He strode forward across the huge mosaic. Staring straight ahead. Molly and I went after him. I couldn’t help but look down at the destruction and the slaughter. The blood, the horror, and the death of so many good men on both sides.
“This is the Sequestered Square,” said Peter. “Commemorating a rather nasty quarrel between our two houses. Hundreds died on both sides, before wiser heads prevailed. It took a long time before the London Knights and the Droods would talk to each other again, or even recognise each other’s existence.”
I remembered the bad feelings I’d encountered when I had clashed with the London Knights a while back. They made a lot more sense now.
“Peace, or at least somewhat better relations, was finally reestablished at the end of the Nineteenth Century,” said Peter. “After both sides were forced to work together against a common enemy. I don’t know who. Just another thing that’s lost to us . . . That’s when the Matriarch got rid of this Square, so we could pretend it never happened. Official Drood history is full of these lacunae; deliberate gaps no one will ever talk about, because pulling on one thread could unravel everything. So many secret and shameful things have been removed from the records and driven physically out of our reality.”
“The very-secret histories . . . ,” I said.

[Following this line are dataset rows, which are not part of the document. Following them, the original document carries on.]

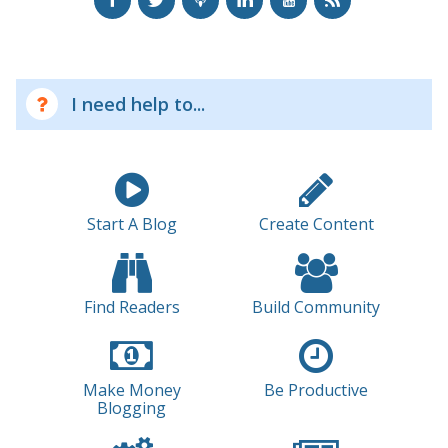
I need help to...
Start A Blog
Create Content
Find Readers
Build Community
Make Money
Be Productive
Blogging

“It might do the family good,” said Molly, “to be forced to acknowledge all of this. Maybe you should just . . . let it stay.”
“You don’t understand,” said Peter. “Not all the places we forced out of this world were empty. Some were inhabited.” He stiffened suddenly, and a look of sheer horror swept over his face. “If Edmund’s let everything loose . . .”
He set off again, moving at a surprisingly fast pace for a man of his years. I hurried after him, with Molly dogging my heels. I didn’t want to lose my way in this strange new version of Drood Hall. We left the Square and hurried on through a series of empty corridors and deserted galleries, only some of which were familiar to me. I wasn’t even sure which wing we were in any more. It felt . . . disconcerting to be lost in my own home. I stuck close behind Peter, and just hoped he knew where he was going.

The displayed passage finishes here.